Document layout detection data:
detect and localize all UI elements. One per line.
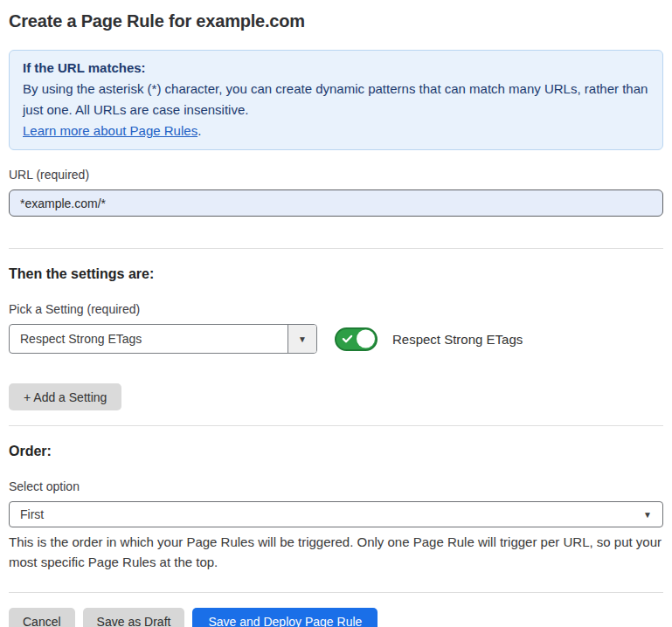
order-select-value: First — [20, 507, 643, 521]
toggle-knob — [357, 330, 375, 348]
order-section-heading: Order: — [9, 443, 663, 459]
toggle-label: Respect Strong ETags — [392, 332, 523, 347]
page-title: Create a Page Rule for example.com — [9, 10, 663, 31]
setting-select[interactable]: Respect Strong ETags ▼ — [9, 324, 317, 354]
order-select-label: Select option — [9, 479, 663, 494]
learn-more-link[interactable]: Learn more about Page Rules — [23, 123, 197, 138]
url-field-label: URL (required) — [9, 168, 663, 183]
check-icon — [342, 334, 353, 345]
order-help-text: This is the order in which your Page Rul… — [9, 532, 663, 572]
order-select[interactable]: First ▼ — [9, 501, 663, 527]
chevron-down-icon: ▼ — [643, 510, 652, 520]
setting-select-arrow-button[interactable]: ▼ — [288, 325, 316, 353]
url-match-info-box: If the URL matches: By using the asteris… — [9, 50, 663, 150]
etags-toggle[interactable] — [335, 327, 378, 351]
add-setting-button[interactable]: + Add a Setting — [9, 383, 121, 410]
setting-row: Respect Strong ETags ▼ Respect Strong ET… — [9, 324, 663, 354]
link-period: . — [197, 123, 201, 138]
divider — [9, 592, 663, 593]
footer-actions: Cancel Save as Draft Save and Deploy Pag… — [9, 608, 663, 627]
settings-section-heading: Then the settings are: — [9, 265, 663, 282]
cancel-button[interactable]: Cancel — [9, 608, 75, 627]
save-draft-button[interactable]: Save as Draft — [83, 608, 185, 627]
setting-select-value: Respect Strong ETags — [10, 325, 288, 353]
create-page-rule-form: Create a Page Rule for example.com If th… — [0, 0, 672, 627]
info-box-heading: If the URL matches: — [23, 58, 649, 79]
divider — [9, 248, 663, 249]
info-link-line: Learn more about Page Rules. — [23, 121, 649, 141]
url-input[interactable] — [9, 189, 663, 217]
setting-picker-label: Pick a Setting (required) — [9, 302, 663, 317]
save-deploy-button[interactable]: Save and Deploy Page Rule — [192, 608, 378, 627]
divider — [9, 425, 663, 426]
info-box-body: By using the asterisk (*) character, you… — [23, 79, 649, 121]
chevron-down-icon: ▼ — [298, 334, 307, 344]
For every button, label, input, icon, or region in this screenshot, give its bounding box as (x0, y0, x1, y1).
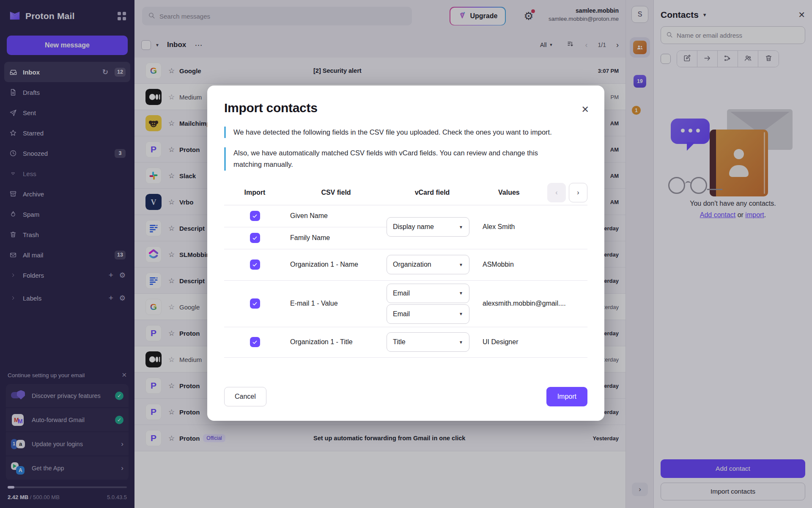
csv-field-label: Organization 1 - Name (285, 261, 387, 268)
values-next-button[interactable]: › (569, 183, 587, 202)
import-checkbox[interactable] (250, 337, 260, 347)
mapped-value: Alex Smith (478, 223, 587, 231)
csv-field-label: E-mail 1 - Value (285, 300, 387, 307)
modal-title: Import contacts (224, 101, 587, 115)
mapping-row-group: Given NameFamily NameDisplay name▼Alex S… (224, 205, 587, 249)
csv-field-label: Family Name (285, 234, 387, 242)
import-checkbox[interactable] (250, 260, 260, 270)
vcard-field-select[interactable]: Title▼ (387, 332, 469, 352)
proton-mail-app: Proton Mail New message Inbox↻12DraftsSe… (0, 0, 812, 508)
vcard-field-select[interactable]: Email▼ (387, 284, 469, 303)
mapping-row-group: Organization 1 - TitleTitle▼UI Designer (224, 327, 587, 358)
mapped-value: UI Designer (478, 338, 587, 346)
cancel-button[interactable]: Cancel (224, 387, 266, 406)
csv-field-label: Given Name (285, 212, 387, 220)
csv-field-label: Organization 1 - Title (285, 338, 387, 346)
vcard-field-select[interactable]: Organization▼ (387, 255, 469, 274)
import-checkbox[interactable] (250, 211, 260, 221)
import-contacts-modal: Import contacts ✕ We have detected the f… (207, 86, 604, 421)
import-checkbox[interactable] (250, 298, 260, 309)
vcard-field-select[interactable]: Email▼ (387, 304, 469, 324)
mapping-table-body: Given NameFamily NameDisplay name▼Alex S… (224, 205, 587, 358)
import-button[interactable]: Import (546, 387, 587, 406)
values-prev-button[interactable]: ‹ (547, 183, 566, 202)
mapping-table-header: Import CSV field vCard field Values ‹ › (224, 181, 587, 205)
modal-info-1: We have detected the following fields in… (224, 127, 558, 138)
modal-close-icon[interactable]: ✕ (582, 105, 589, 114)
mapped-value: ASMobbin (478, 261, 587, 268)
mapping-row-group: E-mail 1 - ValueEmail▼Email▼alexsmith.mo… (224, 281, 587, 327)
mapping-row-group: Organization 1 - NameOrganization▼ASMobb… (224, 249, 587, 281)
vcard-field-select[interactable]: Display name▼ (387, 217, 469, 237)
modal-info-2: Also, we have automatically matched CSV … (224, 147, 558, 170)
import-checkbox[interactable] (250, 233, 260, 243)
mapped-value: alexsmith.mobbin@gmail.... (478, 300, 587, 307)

What this task involves :: Identify each line in the records above containing the word "Cancel"; copy those lines.

Expected output ::
footer-actions: Cancel Save as Draft Save and Deploy Pag… — [9, 608, 663, 627]
cancel-button[interactable]: Cancel — [9, 608, 75, 627]
cancel-button[interactable]: Cancel (224, 387, 266, 406)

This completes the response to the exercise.